▸ Your instructions: Would you please output, word for word, the span of the listing below that opens on the line containing "分譲時の公表情報では、小学校区は片山小学校で" and closes on the line containing "近隣の販売事例を確認します。吹田市エリアの市場"? Include both ends and nothing more.

╭─ Records for processing

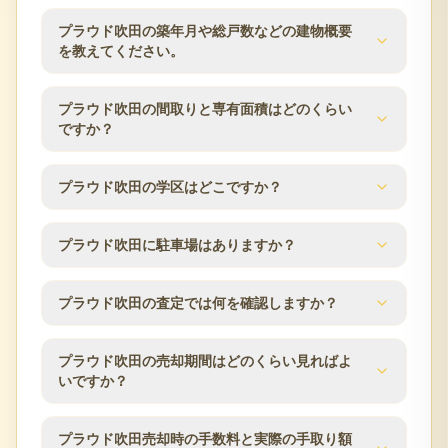
プラウドは野村不動産が展開するマンションブラン
プラウド吹田の築年月や総戸数などの建物概要
ドで、立地選定や管理体制に一定の評価がありま
を教えてください。
す。吹田市片山町エリアは豊津駅・吹田駅の2駅利用
が可能で、当社の吹田市での売却実績をもとにサポ
プラウド吹田の建物概要は次のとおりです。築年月
プラウド吹田の間取りと専有面積はどのくらい
ートいたします。
は2025年2月、総戸数は104戸、建物は8階建、構造
ですか？
はRC（鉄筋コンクリート）、土地権利は所有権で
す。分譲会社は野村不動産、施工会社は長谷工コー
プラウド吹田の分譲時の公表値では、間取りは
プラウド吹田の学区はどこですか？
ポレーション、管理会社は野村不動産パートナー
2SLDK〜4LDK、専有面積は61.39m²〜109.14m²、バ
ズ、管理方式は日勤です。査定時にはこれらの建物
ルコニー面積は4.96m²〜35.51m²です。同じマンシ
条件と管理状況を確認します。
分譲時の公表情報では、小学校区は片山小学校で
ョン内でも住戸ごとに面積・向き・階数が異なるた
プラウド吹田に駐車場はありますか？
す。学区は自治体の区域変更により変わる場合があ
め、ご所有住戸の条件をもとに査定します。
るため、最新の情報は吹田市の教育委員会などでご
プラウド吹田の駐車場数は分譲時の公表値で78台で
確認ください。
プラウド吹田の査定では何を確認しますか？
す。空き状況や月額使用料は時期により変動するた
め、売却のご相談時に管理組合・管理会社の最新情
プラウド吹田の査定では、築年数、階数、方位、専
報を確認します。
プラウド吹田の売却期間はどのくらい見ればよ
有面積、間取り、室内状態、管理状況、修繕履歴、
いですか？
近隣の販売事例を確認します。吹田市エリアの市場
動向も踏まえ、売却方針をご提案します。
売却期間は販売価格、住戸条件、市場状況、内覧対
プラウド吹田売却時の手数料と実際の手取り額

╰─

▸ Your solution:
分譲時の公表情報では、小学校区は片山小学校で
ョン内でも住戸ごとに面積・向き・階数が異なるた
プラウド吹田に駐車場はありますか？
す。学区は自治体の区域変更により変わる場合があ
め、ご所有住戸の条件をもとに査定します。
るため、最新の情報は吹田市の教育委員会などでご
プラウド吹田の駐車場数は分譲時の公表値で78台で
確認ください。
プラウド吹田の査定では何を確認しますか？
す。空き状況や月額使用料は時期により変動するた
め、売却のご相談時に管理組合・管理会社の最新情
プラウド吹田の査定では、築年数、階数、方位、専
報を確認します。
プラウド吹田の売却期間はどのくらい見ればよ
有面積、間取り、室内状態、管理状況、修繕履歴、
いですか？
近隣の販売事例を確認します。吹田市エリアの市場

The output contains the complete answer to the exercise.